While eucalyptus oil offers some great health benefits and is generally considered safe if used properly, there are some important factors to take into consideration:
• Eucalyptus oil toxicity
As we’ve said, fresh eucalyptus leaves are toxic if consumed, so never ingest them. It’s also important that you never add eucalyptus oil to food or drinks, for example, to make tea. The oil is also toxic when ingested. Instead, buy eucalyptus tea bags or use dried leaves when preparing tea.
• Eucalyptus and children
While it’s an ingredient in the vapour rubs commonly used to ease congestion in children, it’s important to note that, due to its rapid absorption, eucalyptus oil can be highly toxic to children. Because of this, it’s vital to keep eucalyptus oil out of reach of children (in an Australian telephone survey, 74 per cent of preschoolers had gained access to eucalyptus oil via a home vapourising unit placed on the floor). And while 82 per cent of children with eucalyptus oil poisoning remained asymptomatic, there have been far more serious cases: toxicity in children can lead to vomiting, drowsiness, headaches, seizures, coma and even death.

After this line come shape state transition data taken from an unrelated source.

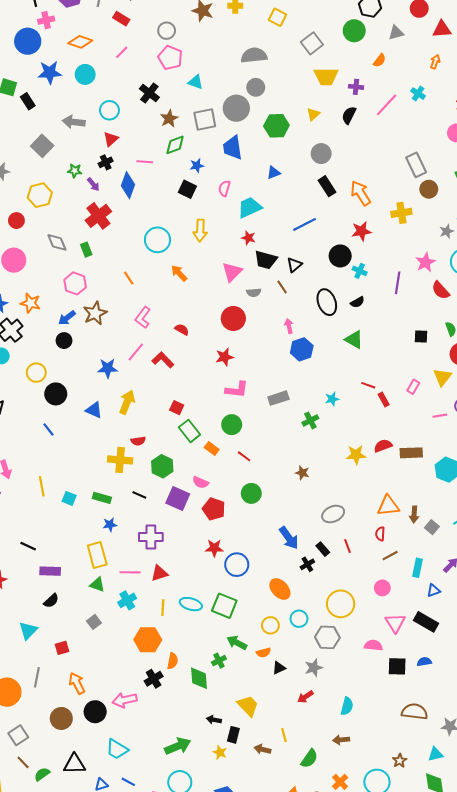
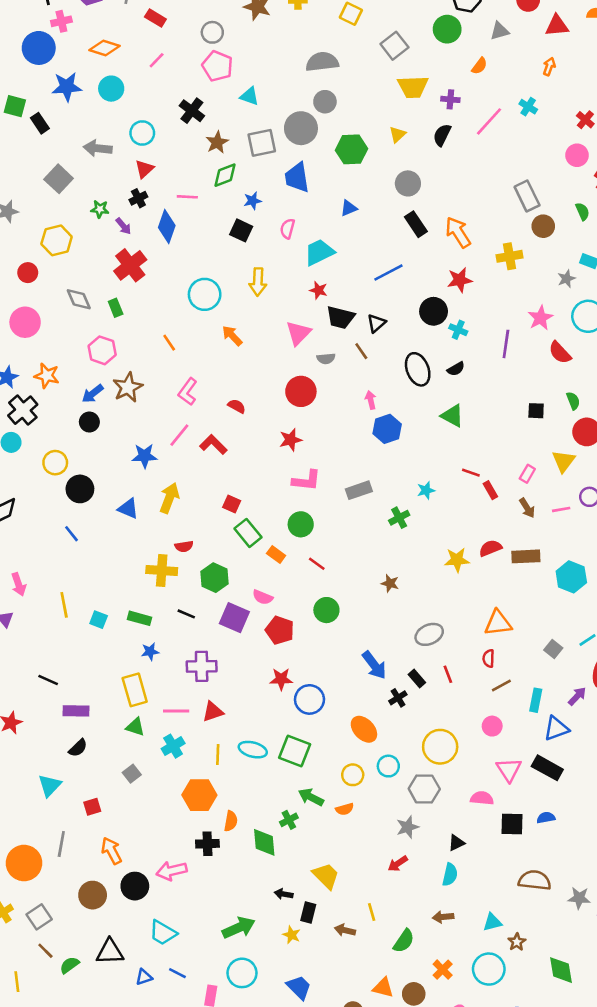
brown arrow: (414, 514) -> (527, 508), moved, turned -35
blue triangle: (434, 591) -> (556, 728), size x1.5
black triangle: (279, 668) -> (456, 843), moved
black cross: (154, 679) -> (207, 844), turned 30
cyan triangle: (436, 754) -> (492, 922), moved

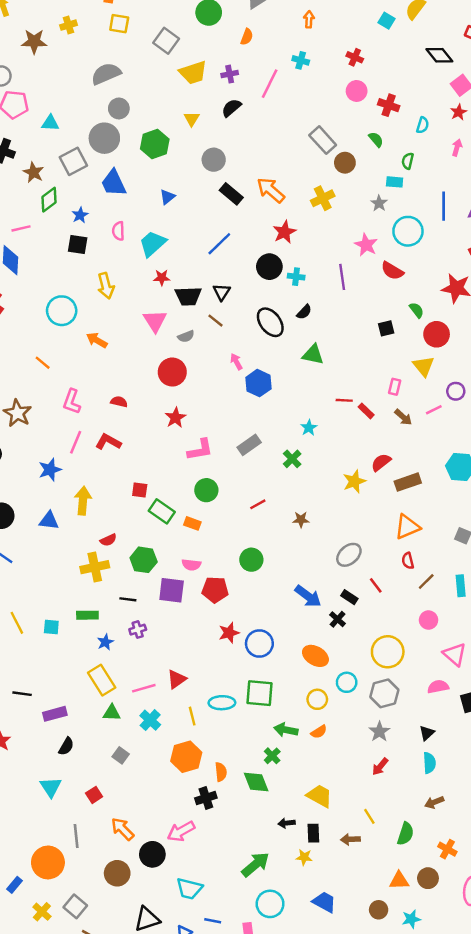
black semicircle: (442, 135) -> (231, 108), turned 40
brown rectangle: (526, 556) -> (408, 482), moved
red line: (317, 564) -> (258, 504), moved, turned -49
purple cross: (202, 666) -> (138, 630), moved, size x0.6

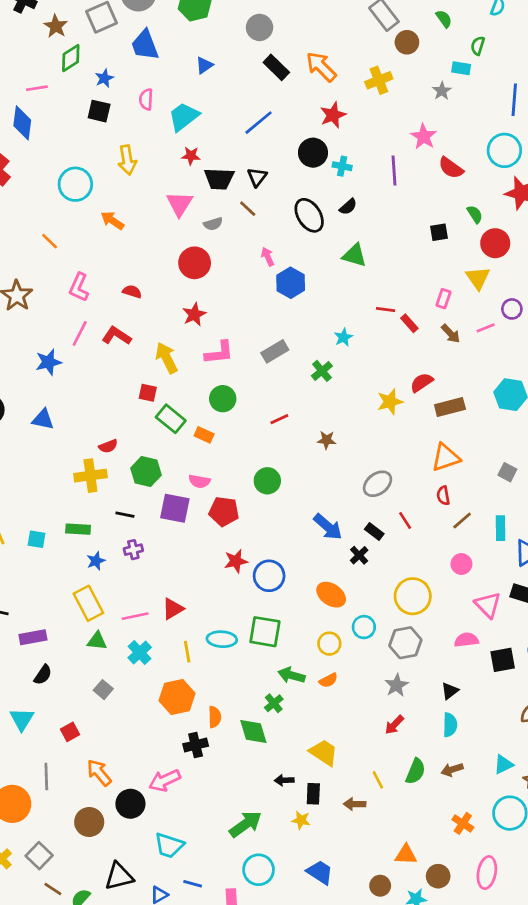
cyan circle: (408, 231) -> (504, 150), moved
yellow arrow: (83, 501) -> (166, 358), moved, turned -36
green semicircle: (405, 834) -> (416, 771), moved
brown circle: (428, 878) -> (438, 876), moved

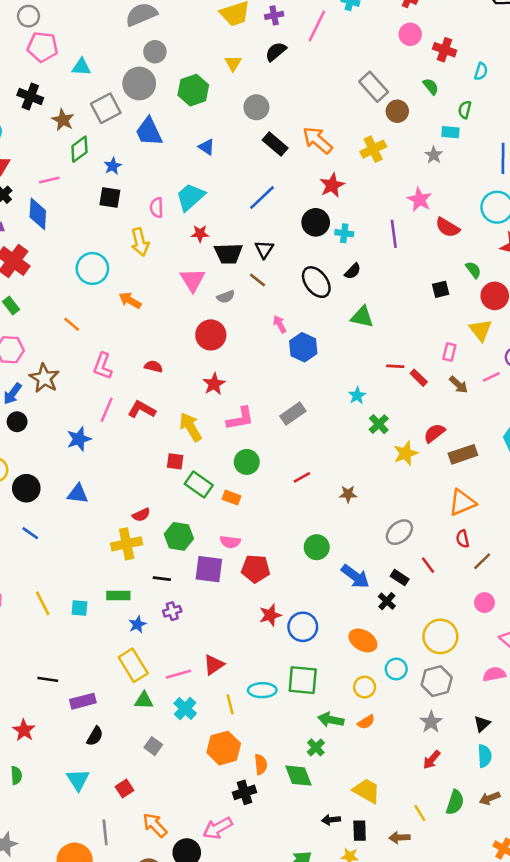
blue triangle: (204, 65) -> (207, 147), turned -48
pink semicircle: (146, 99) -> (157, 208), moved
green cross: (322, 371) -> (379, 424), moved
green circle: (267, 481) -> (317, 547), moved

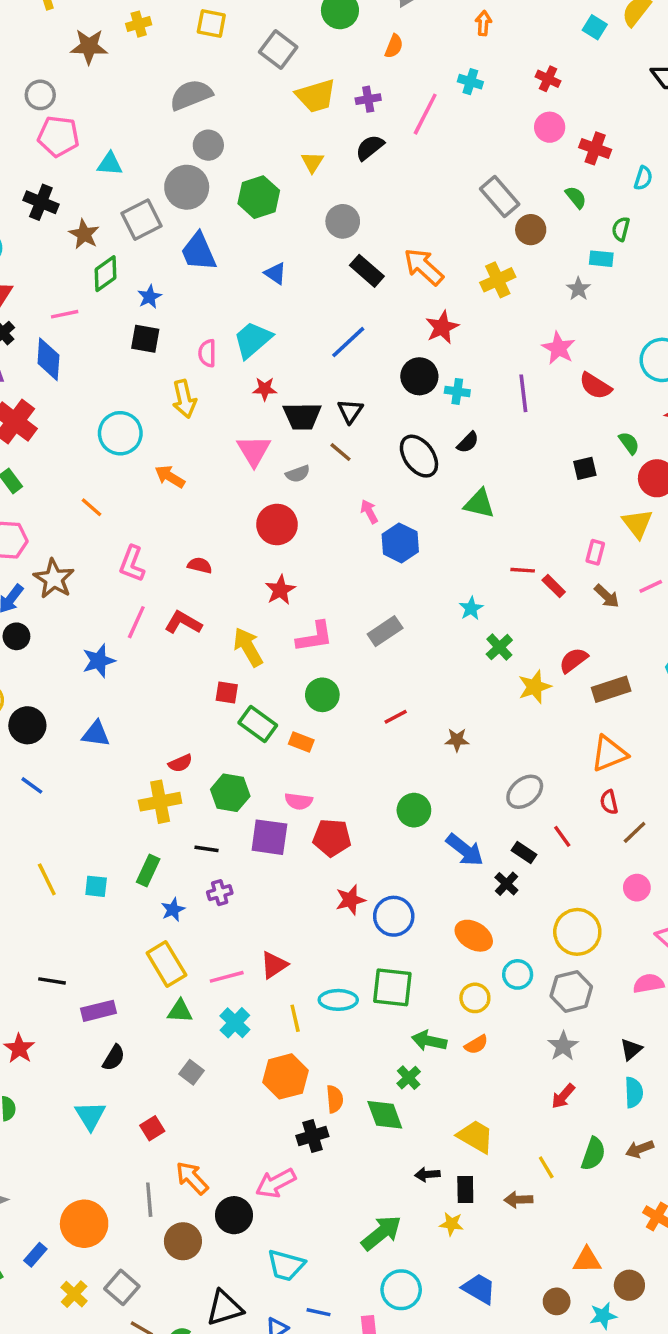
green rectangle: (118, 596) -> (148, 871), turned -65
gray line: (105, 832) -> (149, 1200), moved

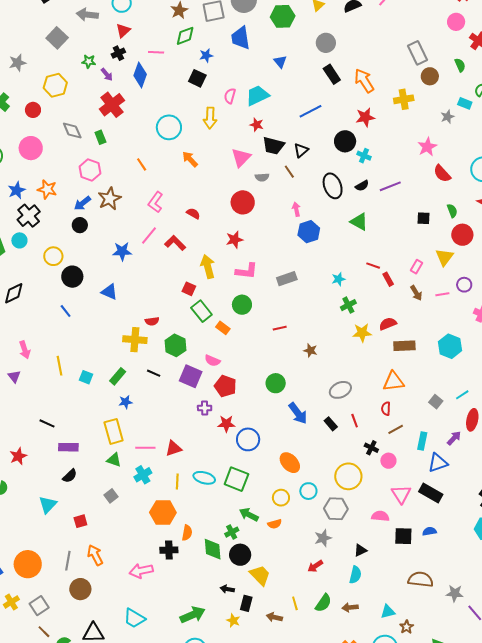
purple line: (523, 393) -> (390, 186), moved, turned 60
black cross: (506, 884) -> (371, 448), moved, turned -32
purple cross: (220, 893) -> (205, 408), moved
black circle: (234, 1215) -> (240, 555), moved

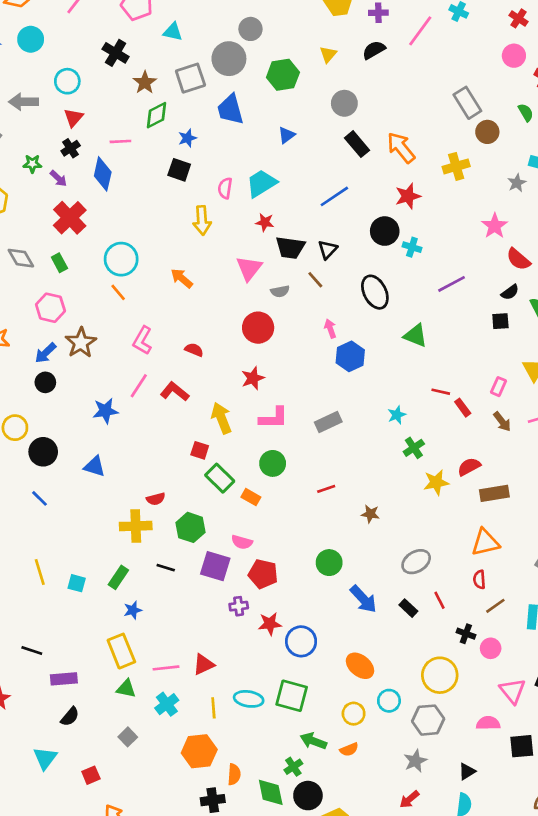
blue triangle: (280, 62) -> (287, 135), turned 40
cyan circle: (169, 127) -> (121, 259), moved
black semicircle: (362, 186) -> (510, 292), moved

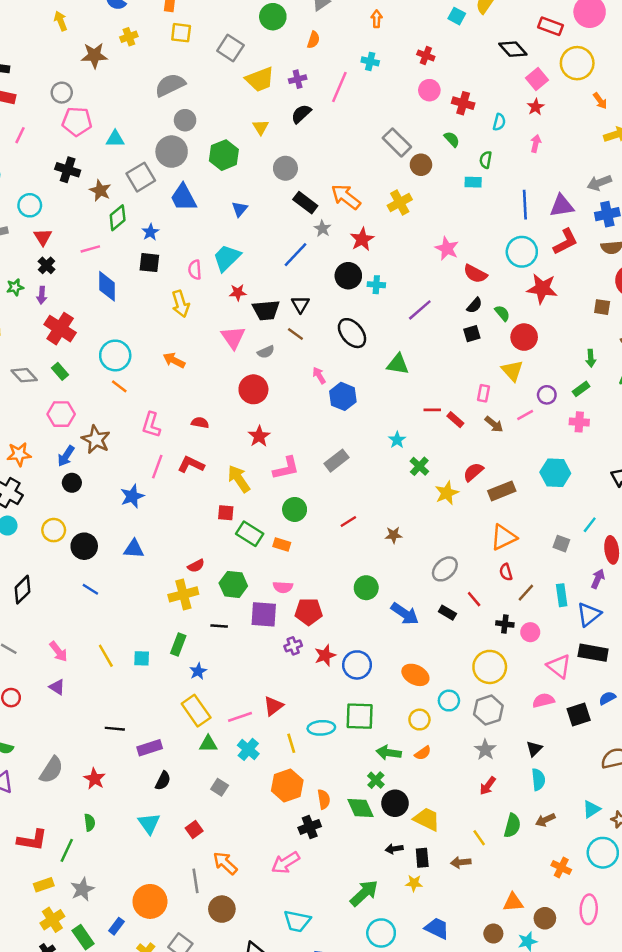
blue diamond: (103, 174) -> (107, 286), moved
purple arrow: (58, 178) -> (42, 295), turned 63
gray star: (517, 183) -> (322, 229), moved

And it’s not just ingestion: children have become ill from topical application, too, if too high a concentration of eucalyptus oil is used, so always consult a pharmacist or doctor before use.
• Eucalyptus skin irritation
Topical application may cause skin irritation, so be mindful when applying.
‘If you are using eucalyptus oil on your pillow, clothes, or even directly onto your skin, you should take care if you have skin conditions such as eczema or psoriasis, as eucalyptus can irritate sensitive skin,’ says Kanani.
• Eucalyptus contraindications
As with any essential oil or alternative therapy, it’s important to consult a medical professional before commencing use, especially if you are taking other medication. Eucalyptus oil may interact with other medicines, including those used to treat high cholesterol and mental illnesses. And it can also interfere with existing health conditions.
‘If you are inhaling eucalyptus oil, you should take care if you have a condition that affects your breathing, such as asthma or COPD, as eucalyptus oil may exacerbate these conditions,’ warns Kanani.